Records supplied below:
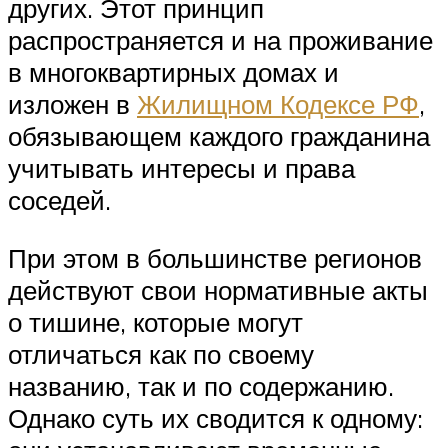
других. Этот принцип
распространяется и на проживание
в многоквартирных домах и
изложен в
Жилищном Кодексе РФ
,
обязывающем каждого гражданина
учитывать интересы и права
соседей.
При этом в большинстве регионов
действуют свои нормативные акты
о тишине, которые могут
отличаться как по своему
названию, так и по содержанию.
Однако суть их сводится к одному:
End of Records supplied.
Records supplied below:
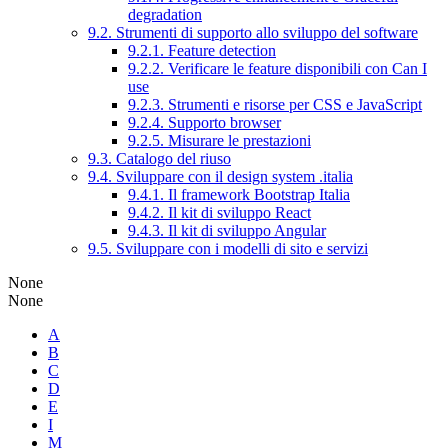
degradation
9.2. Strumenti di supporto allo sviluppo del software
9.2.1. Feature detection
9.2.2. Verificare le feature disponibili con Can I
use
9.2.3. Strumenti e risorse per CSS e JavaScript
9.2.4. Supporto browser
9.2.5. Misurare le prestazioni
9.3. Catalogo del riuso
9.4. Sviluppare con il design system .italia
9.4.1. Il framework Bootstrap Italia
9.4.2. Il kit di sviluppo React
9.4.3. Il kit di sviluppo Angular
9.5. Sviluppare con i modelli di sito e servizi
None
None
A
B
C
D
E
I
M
End of Records supplied.
Problem to solve
Check each line of the listing above for the string "sviluppo" and return those that contain it.

Your solution
9.2. Strumenti di supporto allo sviluppo del software
9.4.2. Il kit di sviluppo React
9.4.3. Il kit di sviluppo Angular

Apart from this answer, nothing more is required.